Summary of this case from Tramontano v. StateOpinion
Case No. 4D97-2666
Opinion filed September 20, 2000 July Term 2000
Appeal from the Circuit Court for the Nineteenth Judicial Circuit, St. Lucie County; Larry Schack, Judge; L.T. Case No. 96-2589CF.
Richard L. Jorandby, Public Defender, and Anthony Calvello, Assistant Public Defender, West Palm Beach, for appellant.
Robert A. Butterworth, Attorney General, Tallahassee, and Ettie Feistmann, Assistant Attorney General, West Palm Beach, for appellee.
ON REMAND FROM THE SUPREME COURT
We affirm appellant's conviction and sentence, finding that the trial court did not err in failing to conduct a proper Nelson inquiry because appellant neither made an unequivocal request to discharge the court appointed counsel, nor stated that incompetency was the basis for his unhappiness with counsel. See Woody v. State, 698 So.2d 391, 391 (Fla. 4th DCA 1997). Moreover, appellant proceeded to trial with his counsel and made no attempt to dismiss him or request self-representation. See Davis v. State, 703 So.2d 1055, 1058-59 (Fla. 1997), cert. denied, 524 U.S. 930 (1998). Finally, his claim that the trial court erred in failing to advise him of his right of self-representation after it had found that his appointed counsel was rendering effective representation is without merit, as the supreme court has found no such obligation on the part of the trial court. See Watts v. State, 593 So.2d 198, 203 (Fla. 1992).
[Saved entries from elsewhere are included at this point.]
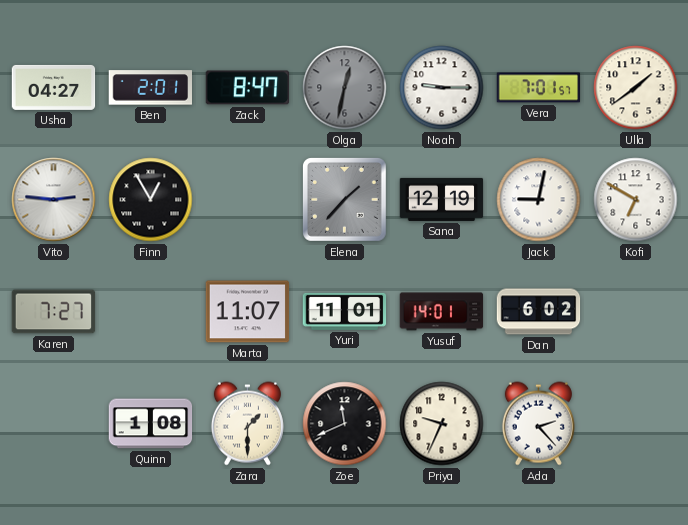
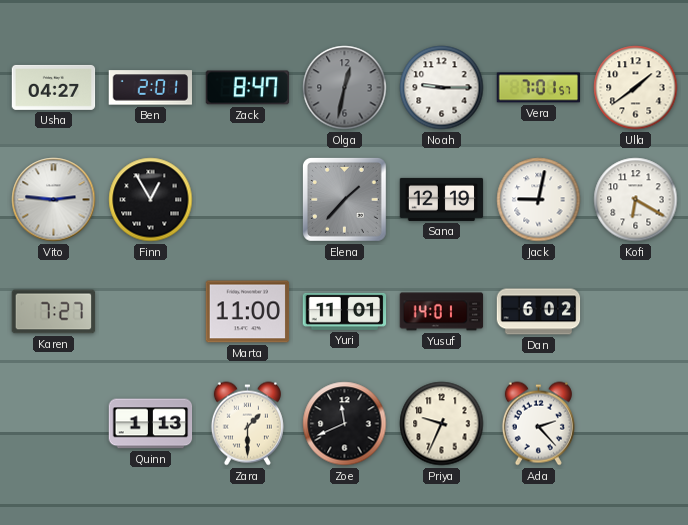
Kofi: 6:50 -> 6:20
Marta: 11:07 -> 11:00
Quinn: 1:08 -> 1:13
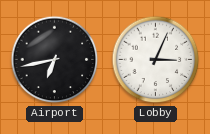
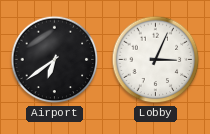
Airport: 6:43 -> 6:39
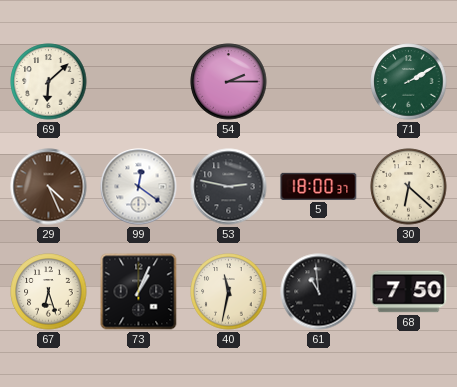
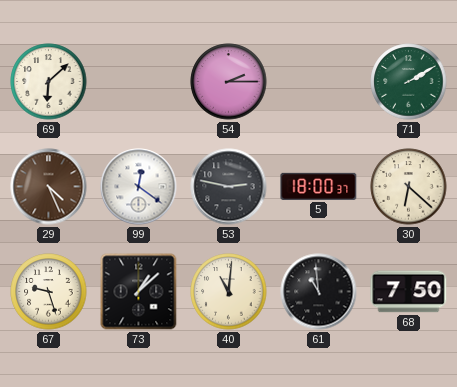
67: 6:27 -> 9:27
73: 1:04 -> 1:08
40: 11:32 -> 11:01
Nelson v. State, 274 So.2d 256, 258-59 (Fla. 4th DCA 1973), approved by Hardwick v. State, 521 So.2d 1071, 1074-75 (Fla. 1988).
With respect to his sentence, we affirm appellant's due process challenge to section 921.001(5), Florida Statutes (1997). See Gardner v. State, 661 So.2d 1274, 1276 (Fla. 5th DCA 1995). Secondly, we affirm the length of his sentence based on Mays v. State, 717 So.2d 515 (Fla. 1998). Although the written judgment of sentence does not conform to the oral pronouncement, no motion to correct the sentence was filed. See Fla. R. Crim. P. 3.800(b). The issue is thus not preserved for appeal.
We reverse the sentence to include the award of six months credit for jail time orally pronounced by the trial court but not reflected in the written judgment of sentence. See Greenwood v. State, 25 Fla. L. Weekly S598 (Fla. Jul. 13, 2000); Gillen v. State, 696 So.2d 952 (Fla. 4th DCA 1997).
WARNER, C.J., DELL and KLEIN, JJ., concur.